Exercise description: Wherever "también" turns up in the entries, copy out the line that holds it.

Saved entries
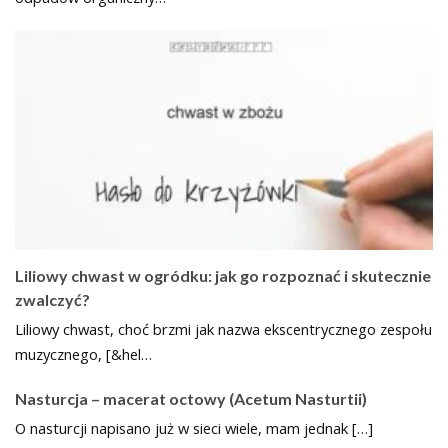
Liliowy chwast w ogródku: jak go rozpoznać i skutecznie
zwalczyć?
Liliowy chwast, choć brzmi jak nazwa ekscentrycznego zespołu
muzycznego, [&hel…
Nasturcja – macerat octowy (Acetum Nasturtii)
O nasturcji napisano już w sieci wiele, mam jednak […]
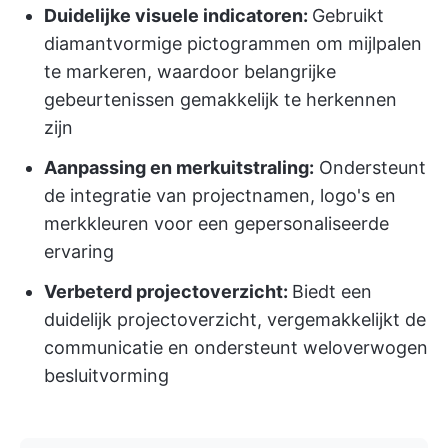
Duidelijke visuele indicatoren:
Gebruikt
diamantvormige pictogrammen om mijlpalen
te markeren, waardoor belangrijke
gebeurtenissen gemakkelijk te herkennen
zijn
Aanpassing en merkuitstraling:
Ondersteunt
de integratie van projectnamen, logo's en
merkkleuren voor een gepersonaliseerde
ervaring
Verbeterd projectoverzicht:
Biedt een
duidelijk projectoverzicht, vergemakkelijkt de
communicatie en ondersteunt weloverwogen
besluitvorming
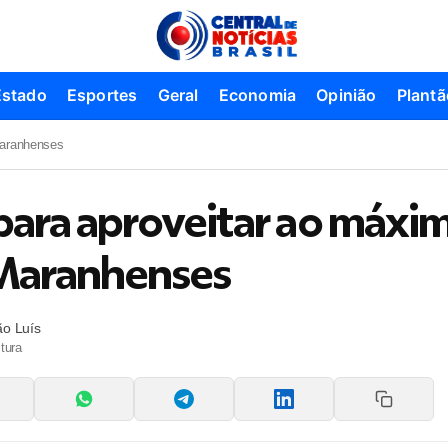
Estado
Esportes
Geral
Economia
Opinião
Plantã
Maranhenses
 para aproveitar ao máxi
 Maranhenses
ão Luís
tura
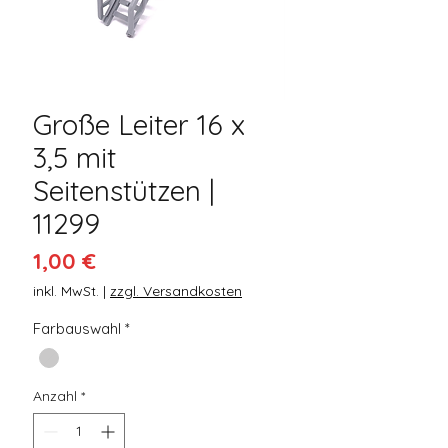
Große Leiter 16 x
3,5 mit
Seitenstützen |
11299
Preis
1,00 €
inkl. MwSt.
|
zzgl. Versandkosten
Farbauswahl
*
Anzahl
*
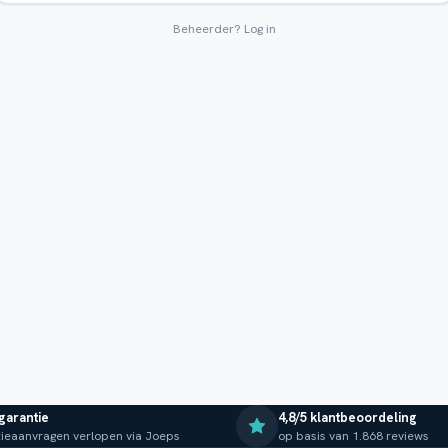
Beheerder?
Log in
 garantie
4,8/5 klantbeoordeling
ieaanvragen verlopen via Joeps
op basis van 1.868 reviews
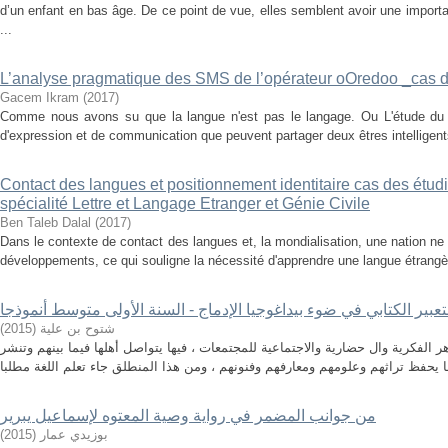
d’un enfant en bas âge. De ce point de vue, elles semblent avoir une importa
...
L’analyse pragmatique des SMS de l’opérateur oOredoo _cas 
Gacem Ikram
(
2017
)
Comme nous avons su que la langue n'est pas le langage. Ou L'étude du
d'expression et de communication que peuvent partager deux êtres intelligents
Contact des langues et positionnement identitaire cas des étudia
spécialité Lettre et Langage Etranger et Génie Civile
Ben Taleb Dalal
(
2017
)
Dans le contexte de contact des langues et, la mondialisation, une nation ne
développements, ce qui souligne la nécessité d'apprendre une langue étrangère, 
عبیر الكتابي في ضوء بیداغوجیا الإدماج - السنة الأولى متوسط أنموذجا
)
2015
(
شتوح بن علیة
 الفكرية وال حضارية والاجتماعية للمجتمعات ، فيها يتواصل أهلها فيما بينهم وتنشر
من جوانب المضمر في رواية وصية المعتوه لإسماعيل يبرير
)
2015
(
بوزيدي عمار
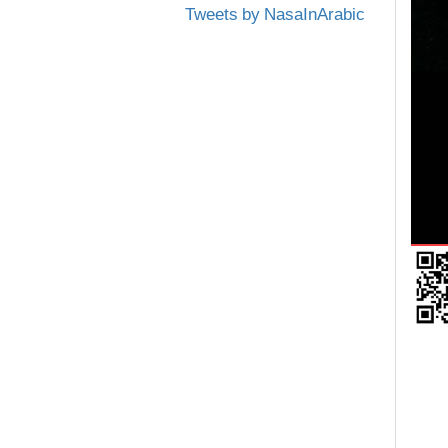
Tweets by NasaInArabic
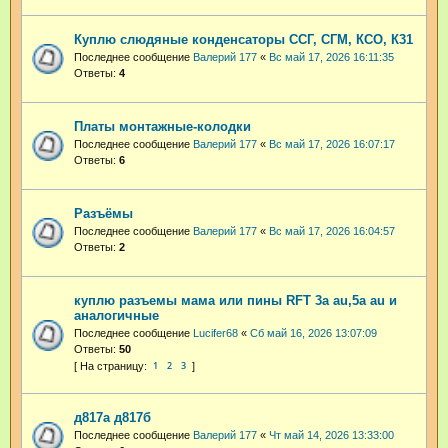
Куплю слюдяные конденсаторы ССГ, СГМ, КСО, К31
Последнее сообщение
Валерий 177
«
Вс май 17, 2026 16:11:35
Ответы:
4
Платы монтажные-колодки
Последнее сообщение
Валерий 177
«
Вс май 17, 2026 16:07:17
Ответы:
6
Разъёмы
Последнее сообщение
Валерий 177
«
Вс май 17, 2026 16:04:57
Ответы:
2
куплю разъемы мама или пины RFT 3a au,5a au и
аналогичные
Последнее сообщение
Lucifer68
«
Сб май 16, 2026 13:07:09
Ответы:
50
1
2
3
д817а д817б
Последнее сообщение
Валерий 177
«
Чт май 14, 2026 13:33:00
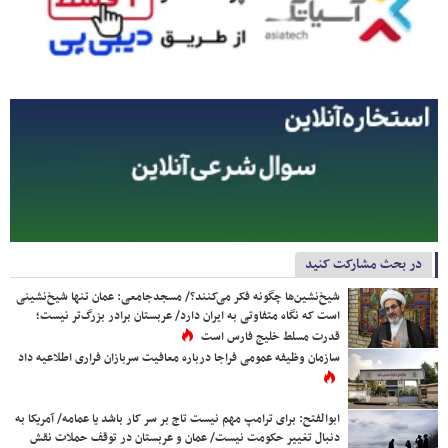
در بحث مشارکت کنید
شیخ‌نشین‌ها چگونه فکر می‌کنند؟/ مسجدجامعی: عمان تنها شیخ‌نشینی
است که نگاه متفاوتی به ایران دارد/ عربستان برادر بزرگ‌تر نیست؛
قدرت مسلط خلیج فارس است
سازمان وظیفه عمومی فراجا درباره معافیت سربازان فراری اطلاعیه داد
ابوالفتح: برای ترامپ مهم نیست تاج بر سر کار باشد یا عمامه/ آمریکا به
دنبال تغییر حکومت نیست/ عمان و عربستان در توقف حملات نقش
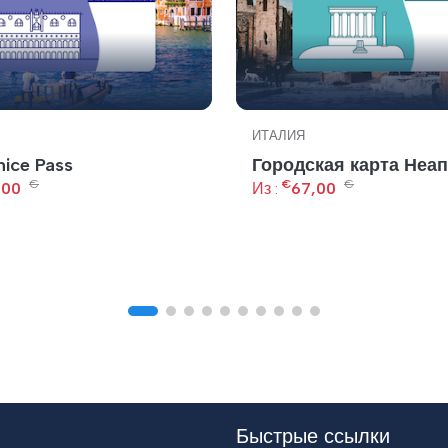
ИТАЛИЯ
nice Pass
Городская карта Неа
€
€
€
,00
Из :
67,00
Быстрые ссылки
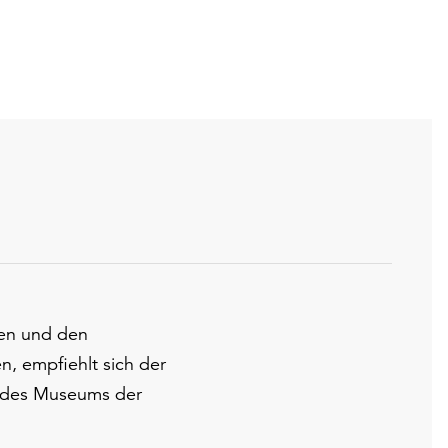
sen und den
n, empfiehlt sich der
 des Museums der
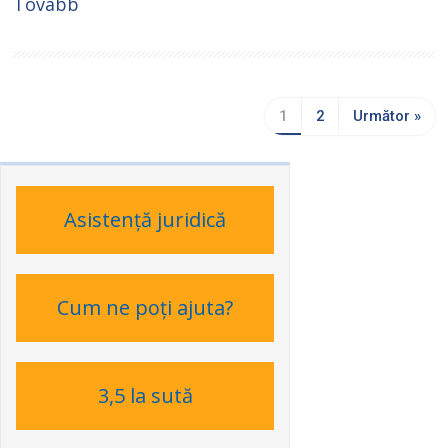
Tovább
1
2
Următor »
Asistență juridică
Cum ne poți ajuta?
3,5 la sută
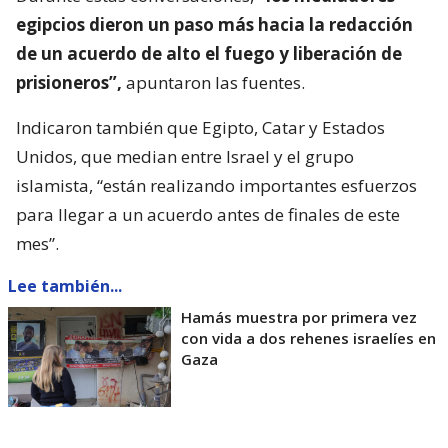
egipcios dieron un paso más hacia la redacción
de un acuerdo de alto el fuego y liberación de
prisioneros”,
apuntaron las fuentes.
Indicaron también que Egipto, Catar y Estados
Unidos, que median entre Israel y el grupo
islamista, “están realizando importantes esfuerzos
para llegar a un acuerdo antes de finales de este
mes”.
Lee también...
Hamás muestra por primera vez
con vida a dos rehenes israelíes en
Gaza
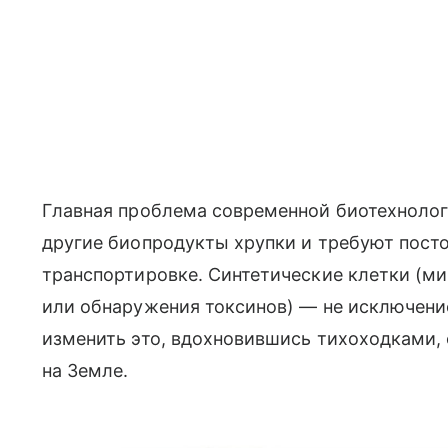
Главная проблема современной биотехнологи
другие биопродукты хрупки и требуют пост
транспортировке. Синтетические клетки (м
или обнаружения токсинов) — не исключени
изменить это, вдохновившись тихоходками,
на Земле.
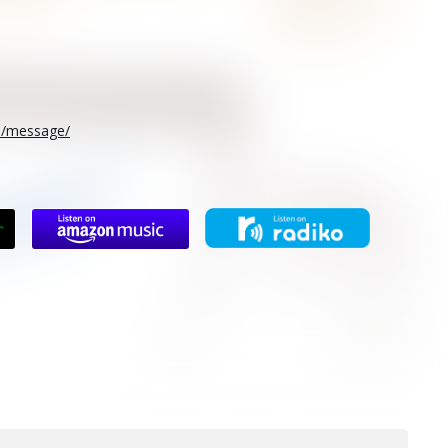
rs/message/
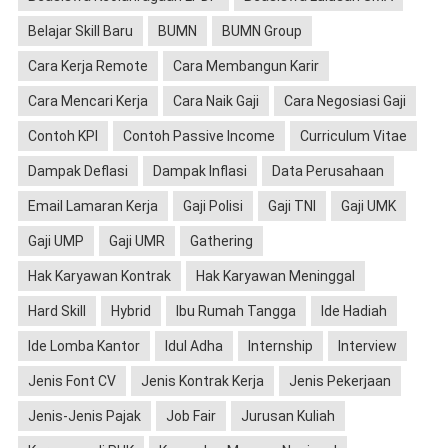
Belajar Skill Baru
BUMN
BUMN Group
Cara Kerja Remote
Cara Membangun Karir
Cara Mencari Kerja
Cara Naik Gaji
Cara Negosiasi Gaji
Contoh KPI
Contoh Passive Income
Curriculum Vitae
Dampak Deflasi
Dampak Inflasi
Data Perusahaan
Email Lamaran Kerja
Gaji Polisi
Gaji TNI
Gaji UMK
Gaji UMP
Gaji UMR
Gathering
Hak Karyawan Kontrak
Hak Karyawan Meninggal
Hard Skill
Hybrid
Ibu Rumah Tangga
Ide Hadiah
Ide Lomba Kantor
Idul Adha
Internship
Interview
Jenis Font CV
Jenis Kontrak Kerja
Jenis Pekerjaan
Jenis-Jenis Pajak
Job Fair
Jurusan Kuliah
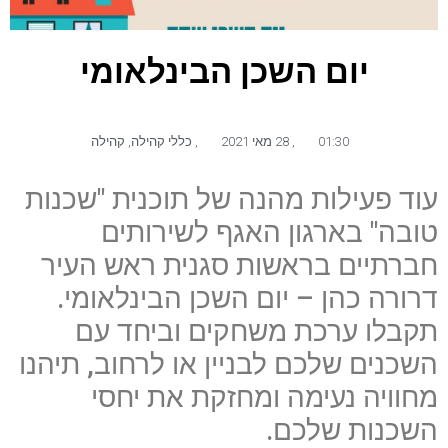
יום השכן הבינלאומי
01:30
,
28 מאי 2021
,
כללי קהילה
,
קהילה
עוד פעילות מהנה של תוכנית "שכנות
טובה" בארגון האגף לשירותים
חברתיים בראשות סגנית ראש העיר
דרורה כהן – יום השכן הבינלאומי.
תקבלו ערכת משחקים וביחד עם
השכנים שלכם לבניין או לרחוב, תיהנו
מחוויה נעימה ומחזקת את יחסי
השכנות שלכם.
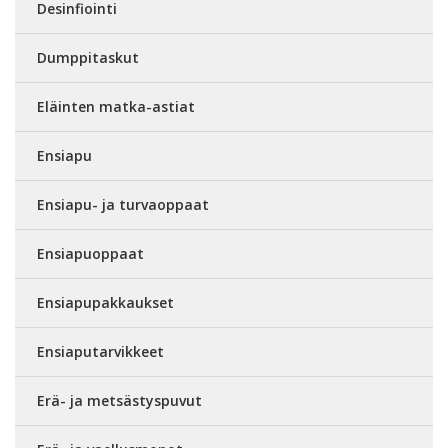
Desinfiointi
Dumppitaskut
Eläinten matka-astiat
Ensiapu
Ensiapu- ja turvaoppaat
Ensiapuoppaat
Ensiapupakkaukset
Ensiaputarvikkeet
Erä- ja metsästyspuvut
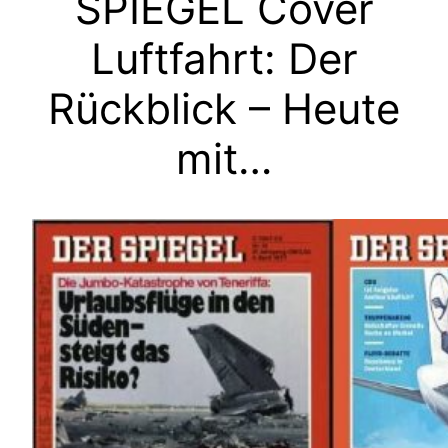
SPIEGEL Cover
Luftfahrt: Der
Rückblick – Heute
mit…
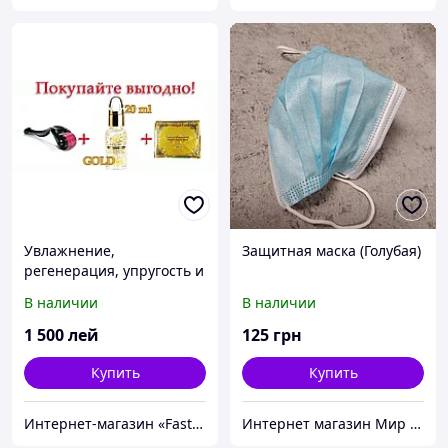
Увлажнение,
Защитная маска (Голубая)
регенерация, упругость и
омоложение кожи:
В наличии
В наличии
Мезороллер (540 игл) +
Гиалуроновая кислота с
1 500
лей
125
грн
золотом "G
Купить
Купить
Интернет-магазин «FastShop»
Интернет магазин Мир стендов. Товары из Украины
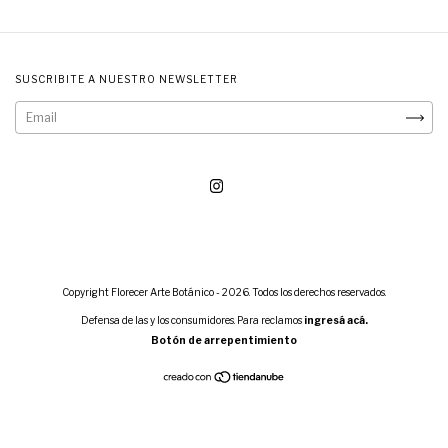
SUSCRIBITE A NUESTRO NEWSLETTER
Copyright Florecer Arte Botánico - 2026. Todos los derechos reservados.
Defensa de las y los consumidores. Para reclamos
ingresá acá.
Botón de arrepentimiento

Solution for this problem:
Indicaron también que Egipto, Catar y Estados
Lee también...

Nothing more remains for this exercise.